## GOAL OF THE EXERCISE
When you transcribe the listing that follows, keep every line exact and omit the pictures.
** RECORDED INFORMATION follows **
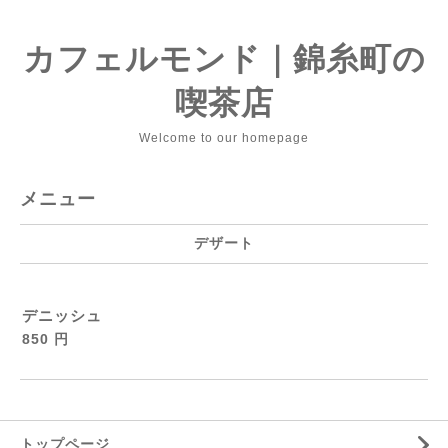
カフェルモンド｜錦糸町の
喫茶店
Welcome to our homepage
メニュー
デザート
デニッシュ
850 円
トップページ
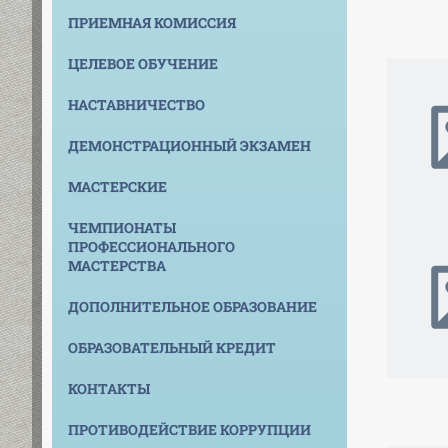
ПРИЕМНАЯ КОМИССИЯ
ЦЕЛЕВОЕ ОБУЧЕНИЕ
НАСТАВНИЧЕСТВО
ДЕМОНСТРАЦИОННЫЙ ЭКЗАМЕН
МАСТЕРСКИЕ
ЧЕМПИОНАТЫ
ПРОФЕССИОНАЛЬНОГО
МАСТЕРСТВА
ДОПОЛНИТЕЛЬНОЕ ОБРАЗОВАНИЕ
ОБРАЗОВАТЕЛЬНЫЙ КРЕДИТ
КОНТАКТЫ
ПРОТИВОДЕЙСТВИЕ КОРРУПЦИИ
** End of RECORDED INFORMATION **
## WRITTEN SOLUTION
カフェルモンド｜錦糸町の
喫茶店
Welcome to our homepage
メニュー
デザート
デニッシュ
850 円
トップページ
ПРИЕМНАЯ КОМИССИЯ
ЦЕЛЕВОЕ ОБУЧЕНИЕ
НАСТАВНИЧЕСТВО
ДЕМОНСТРАЦИОННЫЙ ЭКЗАМЕН
МАСТЕРСКИЕ
ЧЕМПИОНАТЫ
ПРОФЕССИОНАЛЬНОГО
МАСТЕРСТВА
ДОПОЛНИТЕЛЬНОЕ ОБРАЗОВАНИЕ
ОБРАЗОВАТЕЛЬНЫЙ КРЕДИТ
КОНТАКТЫ
ПРОТИВОДЕЙСТВИЕ КОРРУПЦИИ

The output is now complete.